Code open source for reproducibility and evaluation by future works
At the same time, we do hope our work will be followed up, evaluated, and compared by future work in the community. To support this, we will release our code upon acceptance, so as to help future research and the community to reproduce our results and advance this line of research.
Thanks again!
We hope the above justification are helpful in assessing our method! If there might be any further suggestion or concerns, please don't hesitate to comment and let us know. we sincerely thank the reviewer once again for the thoughtful consideration!

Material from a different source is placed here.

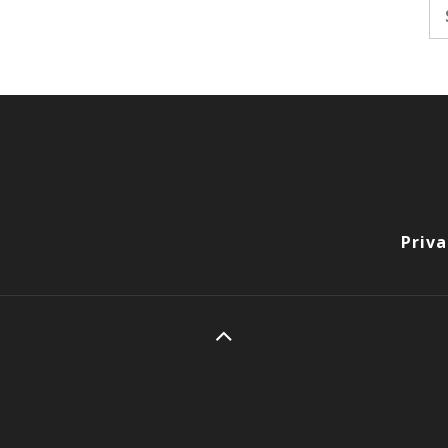
Se
fo
Priva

[1]MaskLLM: Learnable Semi-Structured Sparsity for Large Language Models
[2]A SIMPLE AND EFFECTIVE PRUNING APPROACH FOR LARGE LANGUAGE MODELS
This paper proposed ProxSparse to learn masks for N:M semi-structured pruning end-to-end. The non-differentiable binary mask selection process was reformulated and the constraints were relaxed into regularization terms in the end-to-end loss function. This could be optimized with proximal gradient descent and an efficient solver for the proximal operator was proposed and applied. This work was backend by strong theoretical analysis and proof of convergence, which has been proofread by a few reviewers. While ProxSparse only updates the pruning masks, the experiments also show that ProxSparse performs almost always better than the existing local or global pruning methods, some of which update model weights, including MaskLLM, SparseGPT, and Wanda, tested on a variety of well known open source LLMs and fine-tuning tasks.
Given both the theoretical and empirical contributions, I recommend accepting the paper.